Elegance and color…in the shade
Flower & Garden Magazine, May, 1984 by Pamela Harper
Shade over your pleasure garden is not really a handicap.
In my own case, the shade garden gives me more pleasure for less work than the sunny garden. Not, however, if it is dry shade filled with tree roots. If you have that, it takes a regular mulching, watering, and digging out of tree roots to incude plants to thrive. The most promising shade gardens grow in beds shaded by north or east facing walls, in the dappled shadow of high branched deep rooted trees (pines, for example); an don the shaded side of large shrubs.
Now that perennials are returning to popularity, I keep seeing it said that they must have full sun or nearly so. This isn't true. There are as many kinds for shade as for sun.
Consider those we think of as wild flowers: Jack in the pulpit (Arisaema); Solomon's seal (Polygonatum); woodland phlox (Phlox divaricata); foam flower (tiarella); wild geraniums. Along with them are some from distant lands that can well migle with natives in light shade. Unless otherwise mentioned, all are hardy to Zone 5* (-20 degrees F.), and many northward of that.
In seasonal order, let's begin with Christmas-rose, Helleborus niger. It gets lots of publicity, perhaps because of its name. I cherish it, but it never flowers for Christmas here in Virginia, nor did it in England, my homeland. Often it lags behind the Lenten-rose which, for gardeners in Zone 6 and above, is a far better plant. H. orientalis hybrids usually start to flower here in February. From foot-high stems, several to a clump, nod flowers that are cup shaped at first, flattening to saucers later, averaging six per stem. Some are cream and green; some are pink-flushed and purple-flecked. Some buds are dark and dangle like little plums, and when they open the waxy translucent sepals become the showy part of the flower. Here in Zone 8 the leathery foot-wide fingered leaves are evergreen, although scorched and shabby in bad winters. They shade out weeds, but strangely not their own seedling which spring up by the thousands around a parent plant.

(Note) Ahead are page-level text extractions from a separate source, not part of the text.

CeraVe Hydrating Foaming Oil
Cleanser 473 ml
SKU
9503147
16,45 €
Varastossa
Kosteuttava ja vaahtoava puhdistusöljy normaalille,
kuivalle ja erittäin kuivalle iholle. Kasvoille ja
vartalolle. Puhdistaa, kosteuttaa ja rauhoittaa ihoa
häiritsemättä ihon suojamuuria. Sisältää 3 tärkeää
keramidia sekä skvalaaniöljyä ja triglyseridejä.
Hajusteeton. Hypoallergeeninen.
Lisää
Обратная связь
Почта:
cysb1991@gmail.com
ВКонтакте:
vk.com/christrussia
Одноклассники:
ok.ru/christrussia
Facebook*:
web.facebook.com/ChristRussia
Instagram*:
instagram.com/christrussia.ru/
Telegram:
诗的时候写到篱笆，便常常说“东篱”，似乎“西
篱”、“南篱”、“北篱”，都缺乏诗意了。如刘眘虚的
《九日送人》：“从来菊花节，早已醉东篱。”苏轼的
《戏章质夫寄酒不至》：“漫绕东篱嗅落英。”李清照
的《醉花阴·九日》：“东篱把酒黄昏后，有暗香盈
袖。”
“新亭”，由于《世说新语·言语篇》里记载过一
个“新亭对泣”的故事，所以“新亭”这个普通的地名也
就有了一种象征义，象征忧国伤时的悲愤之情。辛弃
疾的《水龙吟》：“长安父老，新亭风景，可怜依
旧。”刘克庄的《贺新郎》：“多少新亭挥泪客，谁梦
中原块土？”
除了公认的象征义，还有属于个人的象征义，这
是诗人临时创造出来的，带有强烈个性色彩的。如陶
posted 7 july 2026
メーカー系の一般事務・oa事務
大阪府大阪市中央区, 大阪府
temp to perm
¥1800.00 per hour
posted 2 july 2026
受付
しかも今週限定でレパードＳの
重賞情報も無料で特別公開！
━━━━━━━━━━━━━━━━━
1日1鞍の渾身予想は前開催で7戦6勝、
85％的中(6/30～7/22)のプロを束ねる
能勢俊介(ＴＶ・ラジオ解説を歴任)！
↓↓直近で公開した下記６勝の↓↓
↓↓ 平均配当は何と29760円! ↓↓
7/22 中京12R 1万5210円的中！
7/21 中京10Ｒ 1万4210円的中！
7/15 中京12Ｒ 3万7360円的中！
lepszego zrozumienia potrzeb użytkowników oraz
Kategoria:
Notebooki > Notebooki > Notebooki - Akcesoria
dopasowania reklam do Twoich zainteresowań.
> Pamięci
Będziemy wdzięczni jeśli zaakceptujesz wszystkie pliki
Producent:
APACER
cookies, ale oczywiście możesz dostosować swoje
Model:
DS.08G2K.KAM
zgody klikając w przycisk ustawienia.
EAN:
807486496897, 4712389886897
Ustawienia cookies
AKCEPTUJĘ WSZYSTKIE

Back of these in dappled shade of pines is Helleborus lividus 'Corsicus,' fairly reliable in Zone 6 but uncertain farther north. This is taller. The two-foot stems are thick and almost trunklike, reclining under the weight of huge flower clusters, each with about 50 pale green flowers. As in all hellebores, the petal nectaries soon drop, but his does not detract from the beauty of flowers that remain in apparent bloom at least two months.
With Lenten-rose comes Adonis amurensis. Its flowers last only a week or two. The form I have, called 'FukujuKai,' has two rows of yellow petals to a flower rayed like a small single chrysanthemum, and varnished like a butter-cup. Flowers barely precede the ferny leaves, opening from buds that are yellow as they push through the soil.

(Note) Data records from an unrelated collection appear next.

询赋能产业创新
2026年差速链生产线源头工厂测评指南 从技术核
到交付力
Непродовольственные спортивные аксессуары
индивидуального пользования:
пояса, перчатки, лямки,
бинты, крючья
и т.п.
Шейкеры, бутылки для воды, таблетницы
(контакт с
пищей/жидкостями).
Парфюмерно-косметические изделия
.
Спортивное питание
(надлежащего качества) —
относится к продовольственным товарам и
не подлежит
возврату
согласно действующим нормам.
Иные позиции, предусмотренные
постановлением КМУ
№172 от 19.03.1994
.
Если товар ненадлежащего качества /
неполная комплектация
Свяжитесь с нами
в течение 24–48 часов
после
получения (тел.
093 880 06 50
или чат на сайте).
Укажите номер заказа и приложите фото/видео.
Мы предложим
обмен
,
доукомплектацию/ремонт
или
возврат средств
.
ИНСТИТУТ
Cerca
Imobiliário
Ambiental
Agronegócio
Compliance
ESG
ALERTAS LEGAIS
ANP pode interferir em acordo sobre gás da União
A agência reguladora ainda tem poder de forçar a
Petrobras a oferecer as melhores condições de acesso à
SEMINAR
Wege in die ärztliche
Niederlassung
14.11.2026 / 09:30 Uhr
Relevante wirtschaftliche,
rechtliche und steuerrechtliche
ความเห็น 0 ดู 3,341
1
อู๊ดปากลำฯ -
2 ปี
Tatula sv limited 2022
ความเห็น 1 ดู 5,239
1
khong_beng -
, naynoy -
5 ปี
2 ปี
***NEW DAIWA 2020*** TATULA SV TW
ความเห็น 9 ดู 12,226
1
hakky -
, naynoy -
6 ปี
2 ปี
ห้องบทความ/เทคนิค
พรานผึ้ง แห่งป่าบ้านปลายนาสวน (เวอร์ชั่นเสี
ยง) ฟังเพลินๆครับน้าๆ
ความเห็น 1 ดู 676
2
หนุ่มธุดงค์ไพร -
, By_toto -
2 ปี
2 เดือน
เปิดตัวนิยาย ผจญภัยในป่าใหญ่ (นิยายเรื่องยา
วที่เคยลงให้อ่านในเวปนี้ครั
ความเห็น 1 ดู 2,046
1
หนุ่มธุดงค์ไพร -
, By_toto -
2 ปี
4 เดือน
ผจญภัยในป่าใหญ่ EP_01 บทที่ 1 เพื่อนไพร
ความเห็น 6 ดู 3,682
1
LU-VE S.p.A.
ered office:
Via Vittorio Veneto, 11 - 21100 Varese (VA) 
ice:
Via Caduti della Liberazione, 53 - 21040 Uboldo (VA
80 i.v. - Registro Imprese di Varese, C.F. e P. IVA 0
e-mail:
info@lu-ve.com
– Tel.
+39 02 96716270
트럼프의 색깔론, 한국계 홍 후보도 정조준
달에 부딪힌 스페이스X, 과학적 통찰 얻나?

Before Adonis is gone, lungwort flowers (Pulmonaria) show color. The pretiest kind of it I grow is 'Mrs. Moon.' In March the sprays of Salmon-pink flowers, fading to blue, glisten with whiskery stems, calyx and leaves. After flowers shrivel and disappear (spent stems should be removed) the gray dappled leaves at base grow out to a foot long, remaining ornamental and smothering weeds until late autumn. Lungworts are drought resistant, but they need shade; leaves wilt in sun. A similar plant is comfrey (Symphytum), which varies in size and sometimes in invasive. The commonest comfrey in the trade, a carpet-former with tubular creamy flowers opening from red buds, is often sold under the incorrect name of Pulmonaria lutea.
Along the same shaded path the perennial forget-me-not, Brunnera macrophylla, is then starting to produce sprays of tiny blue flowers above clumps of heart-shaped leaves that start out small but soon become much larger. Brunnera tolerates dry shade, and forms a colony by casting seeds out several feet, where seedlings flower the following year and themselves repeat the process.
A perennial plant with similar forget-me-not flowers that are a little larger and deeper blue is Omphalodes cappadocica. It is a creeping plant little more than six inches high, and although hardly known in this country, it is one of the very best perennials for dry shade.
As azalea time arrives, the creamy green bells begin to open on the arched stems of Japanese solomon's-seal. This plant bears several different names. Whether you order Polygonatum japonicum 'Variegatum,' P. falcatum 'Variegatum,' or P. odoratum. 'Thunbergii Variegatum,' you will get the same plant. Leaf tips and edges are lightly brushed with white. It does beautifully for me in dry shade under a water oak and is spreading in such a way as to suggest that it could be invasive if the going were easier. One could scarcely have too much of it, though.
Another Japanese plant of the lily family with equally beautiful variegated leaves, coming up at about the same time, is Disporum sessile 'Variegatum.' It is related to the North American merrybells (Uvularia) and looks like it, a foot tall, with white-striped lance-shaped leaves. There is also D. flavum, to two feet high with larger yellow bells resembling the large-flowered merrybells but not so drooping.